Collected data:
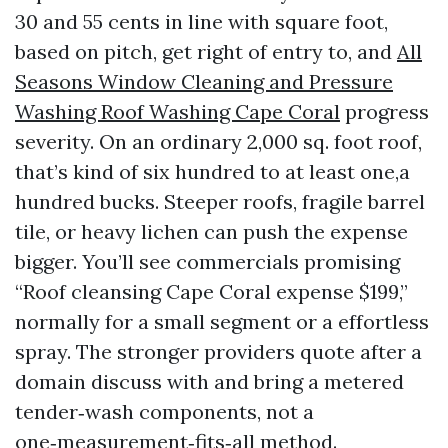
30 and 55 cents in line with square foot,
based on pitch, get right of entry to, and
All
Seasons Window Cleaning and Pressure
Washing Roof Washing Cape Coral
progress
severity. On an ordinary 2,000 sq. foot roof,
that’s kind of six hundred to at least one,a
hundred bucks. Steeper roofs, fragile barrel
tile, or heavy lichen can push the expense
bigger. You’ll see commercials promising
“Roof cleansing Cape Coral expense $199,”
normally for a small segment or a effortless
spray. The stronger providers quote after a
domain discuss with and bring a metered
tender‑wash components, not a
one‑measurement‑fits‑all method.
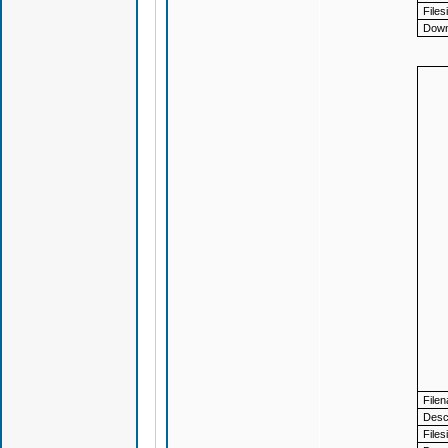
Files
Down
File
Descr
Files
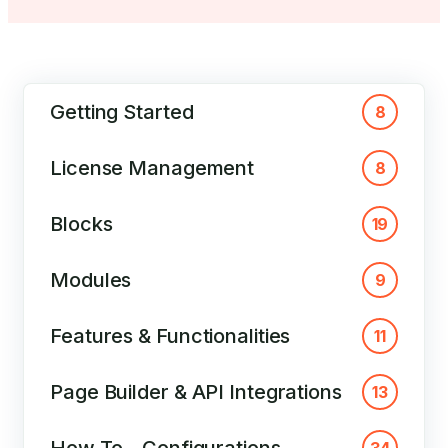
Getting Started
8
License Management
8
Blocks
19
Modules
9
Features & Functionalities
11
Page Builder & API Integrations
13
How To – Configurations
34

(Activity): List every line above that contains the word "Cape".

(Reply):
Washing Roof Washing Cape Coral
“Roof cleansing Cape Coral expense $199,”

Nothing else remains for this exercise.